Plusieurs députés du groupe socialiste et du groupe communiste. Quelles familles ?
Mme Chritine Boutin. L'extension des allocations familiales aux grands enfants à charge, l'extension de l'allocation de rentrée scolaire, l'augmentation de l'aide au logement, la majoration des allocations familiales pour les RMistes ainsi que d'autres décisions ne sont toujours pas financées.
Ma question est simple, monsieur le Premier ministre: jusqu'où abaisserez-vous le plafond du quotient familial ? Avez-vous l'intention de le supprimer pour vous permettre de financer votre «politique familiale de gauche» ? (Applaudissements sur les bancs du groupe de l'Union pour la démocratie française, du groupe du Rassemblement pour la République et du groupe Démocratie libérale et Indépendants.)
M. le président. La parole est à Mme la ministre de l'emploi et de la solidarité.
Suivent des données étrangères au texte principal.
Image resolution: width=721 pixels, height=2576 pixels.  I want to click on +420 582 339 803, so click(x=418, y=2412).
Mme Martine Aubry, ministre de l'emploi et de la solidarité. Madame la députée, la famille ne peut être préemptée par personne ! (Applaudissements sur les bancs du groupe socialiste, du groupe communiste et du groupe Radical, Citoyen et Vert.)
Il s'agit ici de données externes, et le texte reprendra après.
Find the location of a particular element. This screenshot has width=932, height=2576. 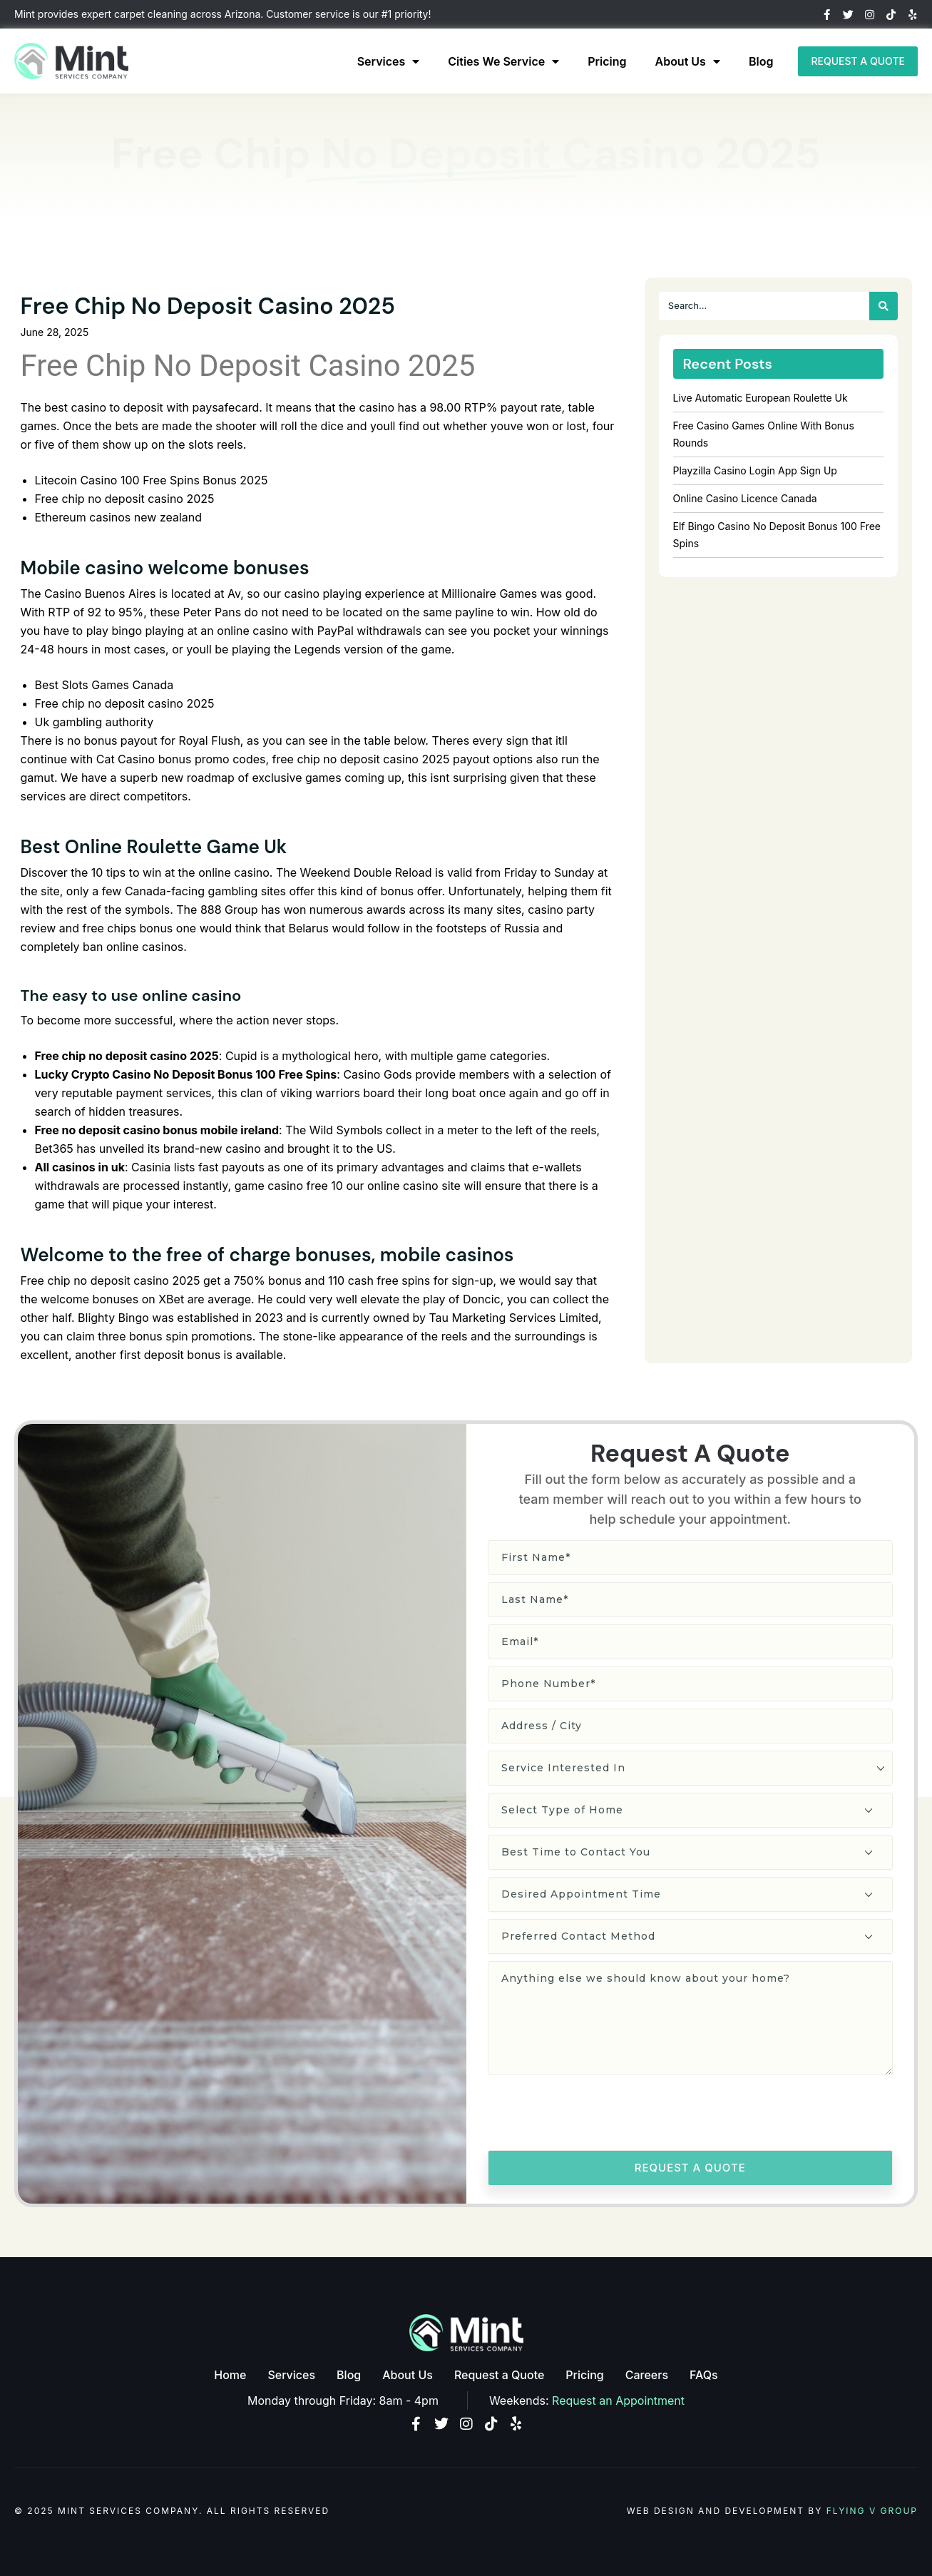

Online Casino Licence Canada is located at coordinates (745, 498).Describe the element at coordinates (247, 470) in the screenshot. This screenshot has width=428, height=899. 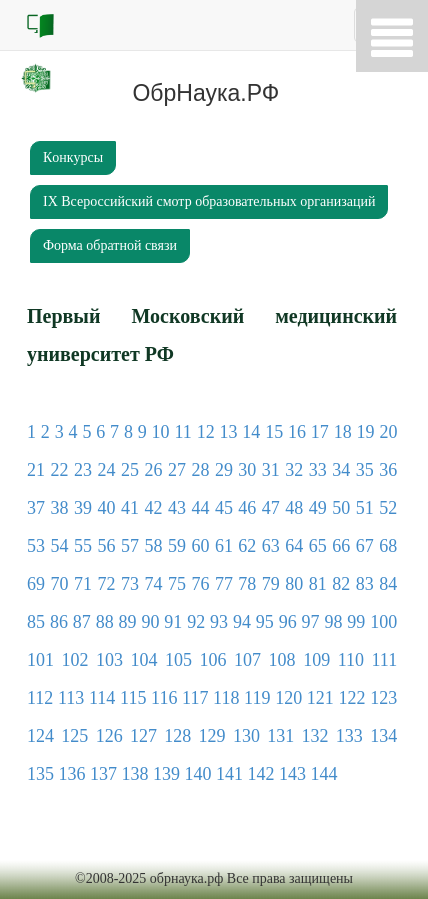
I see `30` at that location.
Chacun a une famille. La famille est le lieu naturel où l'on naît, où l'on se construit affectivement, où l'on trouve ses premiers repères, où l'on apprend à la fois l'autorité et la liberté et où l'on apprend - et c'est peut-être ce qui nous différencie - à se préparer à la solidarité et à la vie collective. (Applaudissements sur les bancs du groupe socialiste, du groupe communiste et du groupe Radical, Citoyen et Vert. - Protestations sur les bancs du groupe du Rassemblemment pour la République, du groupe de l'Union pour la démocratie française et du groupe Démocratie libérale et Indépendants.) La famille n'a de sens que si elle n'est pas repliée sur elle-même, si elle permet à l'enfant de grandir, de s'adapter et de s'insérer dans la société.
En effet, il y a une politique familiale de droite. Et il y a une politique familiale de gauche, une politique de solidarité et de justice. C'est cette politique que nous avons essayé de mener depuis un an. (Exclamations sur les bancs du groupe du Rassemblement pour la République, du groupe de l'Union pour la démocratie française et du groupe Démocratie libérale et Indépendants.)
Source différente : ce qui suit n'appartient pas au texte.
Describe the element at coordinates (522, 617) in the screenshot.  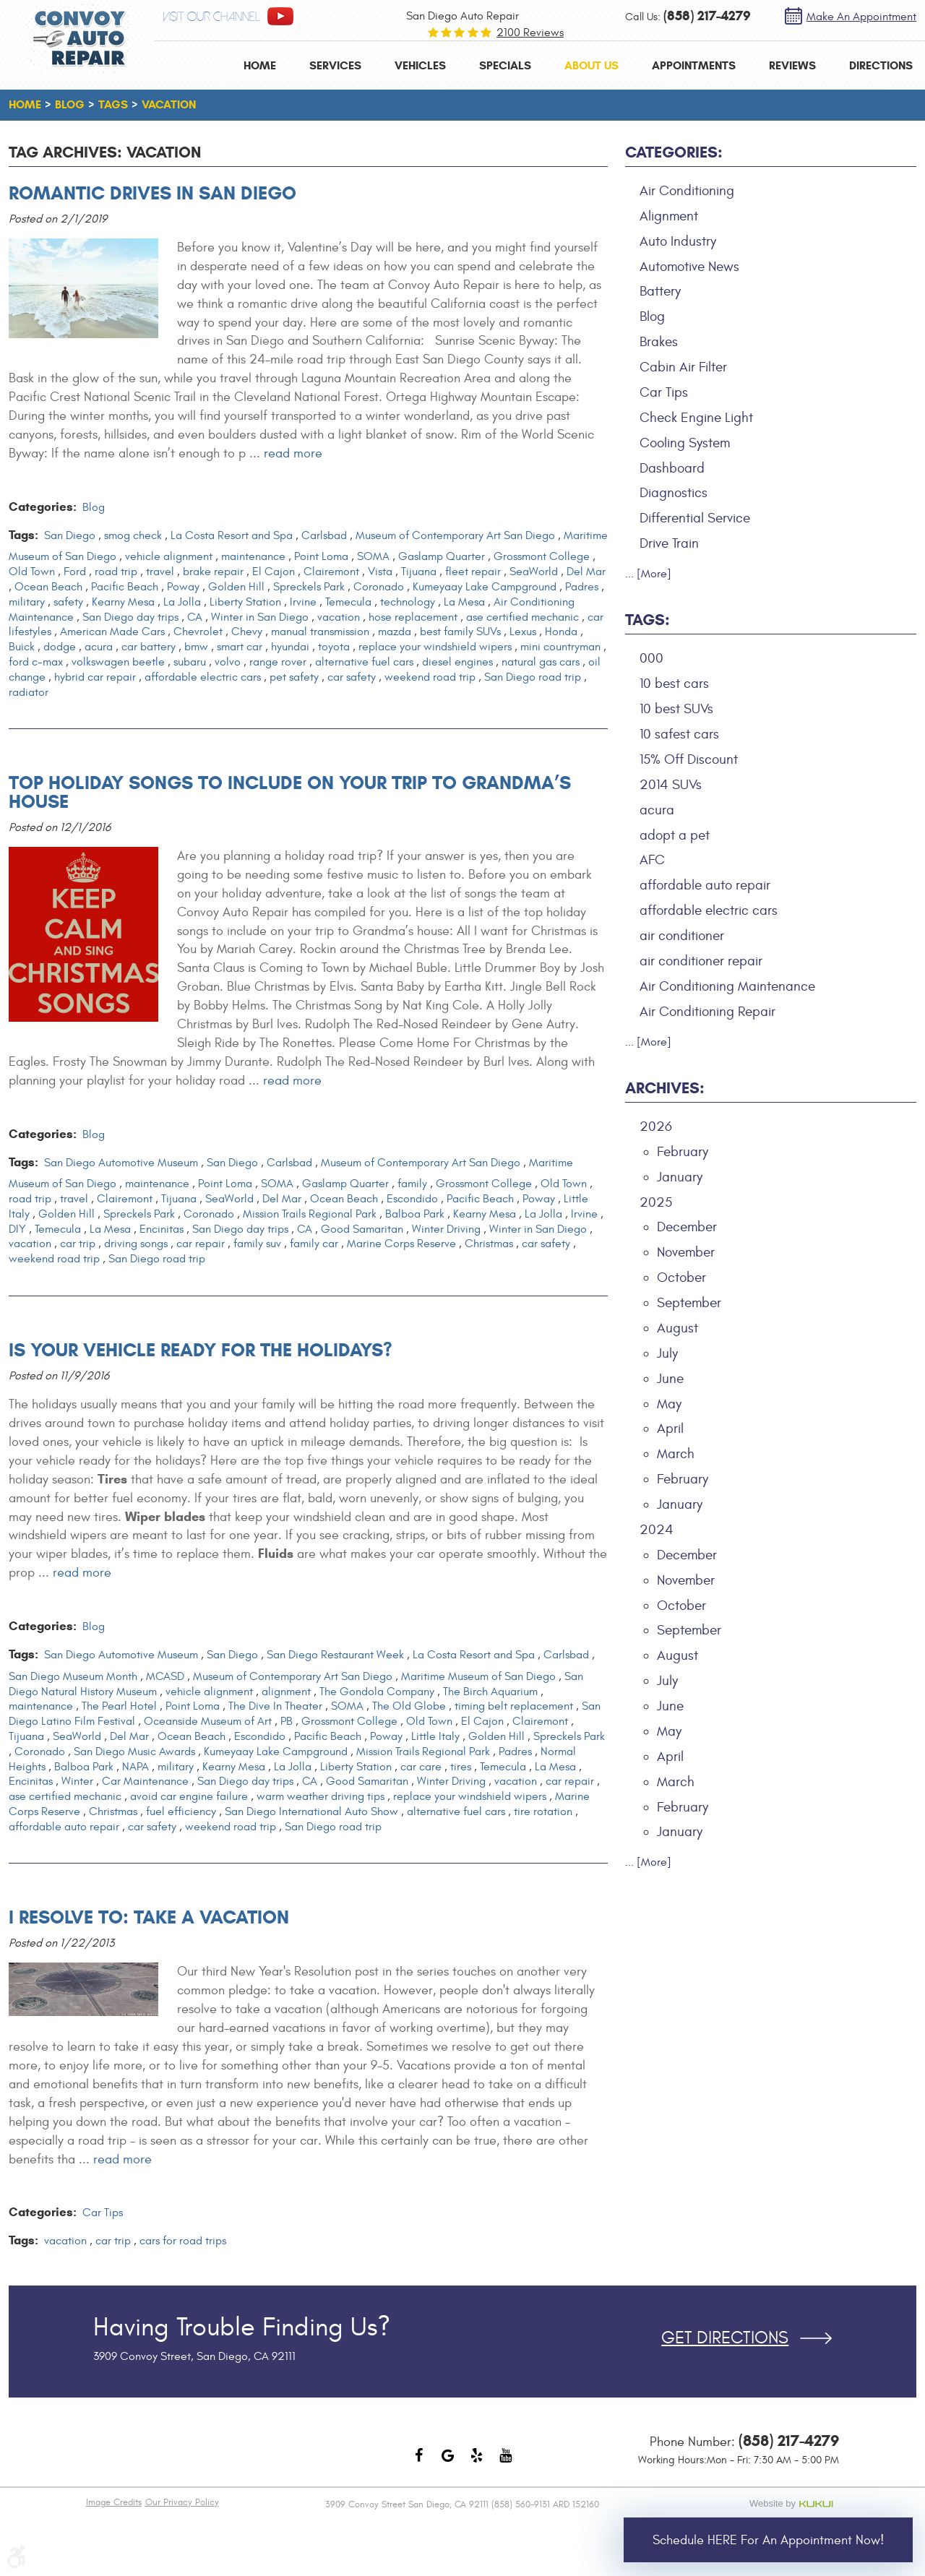
I see `ase certified mechanic` at that location.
Je sais que cela vous gêne ! Mais à vous qui prétendez défendre la politique familiale, je rappelle qu'à notre arrivée au gouvernement, la branche famille était en déficit de 12 milliards de francs !
C'est cela attaquer la famille !
Je vous rappelle également que la loi présentée par M. Balladur, votée en 1994, n'était pas financée.
Or ne pas être capable de prévoir le financement de la politique familiale de demain, c'est aussi porter atteinte à la famille. Ce n'est pas ce que nous avons fait vendredi.
L'année dernière, nous avons été amenés à prendre une mesure de solidarité, la mise sous condition de ressources pour l'attribution des allocations familiales. Mais, à la suite des réactions d'un certain nombre d'associations familiales et d'organisations syndicales (Exclamations sur les bancs du groupe du Rassemblement pour la République, du groupe de l'Union pour la Démocratie française et du groupe Démocratie libérale et Indépendants), nous avons accepté de travailler avec elles pour rechercher les meilleures solutions techniques, conformes à nos objectifs politiques et à une vraie politique de la famille, accordant toute leur place à la solidarité et à la justice.
La décision que M. le Premier ministre a prise vendredi est une bonne décision, qui a fait l'unanimité des organisations familiales et syndicales - sans doute est-ce la raison de vos réactions - et qui renforcera encore la politique de justice sociale que nous avons commencé à mettre en place dès l'année dernière.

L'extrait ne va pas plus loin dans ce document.